As formas da classe média de perceber virtude são duas: (1) a dignidade do trabalhador útil e produtivo e (2) sensibilidade da personalidade expressiva. A meritocracia e o “vestir a camisa da empresa” (cujo expoente é o toyotismo japonês) nasce do ponto (1), e as expressões literárias e intelectuais, massificadas nas pautas dos anos 1960 (liberdade sexual, feminismo, casamento gay, aborto livre, consumo de drogas recreativas), nasce do ponto (2).

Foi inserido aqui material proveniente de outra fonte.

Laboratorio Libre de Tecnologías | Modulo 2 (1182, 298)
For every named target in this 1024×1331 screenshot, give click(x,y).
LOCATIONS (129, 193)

Como escapar das falsas certezas da classe média (seja ela de esquerda ou direita, não importa)? Jessé Souza explica:

[A classe média tradicional] tem menos contribuição para uma transformação da própria personalidade. Esta inclusive, a própria personalidade, não é vista como um processo de descoberta e criação. O distanciamento em relação a si mesmo e o distanciamento reflexivo em relação à sociedade exigem pressupostos improváveis. Daí que sejam raros, mesmo na classe média privilegiada.

Para que se perceba a vida como invenção, é necessário saber conviver com a incerteza e a dúvida, duas das coisas que a personalidade tradicional e adaptativa mais odeia. A convivência com a dúvida é afetivamente arriscada e demanda enorme energia pessoal. O maior desafio aqui não é simplesmente cognitivo, mas de natureza emocional. Procura-se, para evitar a incerteza e o risco, a segurança das certezas compartilhadas. São elas que dão a sensação de tranquilidade e certeza da própria justeza e correção. Andar na corrente de opinião dominante com a maioria das outras pessoas confere a sensação de que o mundo social compartilhado é sua casa.

Fonte: Jessé Souza, A elite do atraso, Editora Civilização Brasileira, Rio de Janeiro, Brasil, 2025.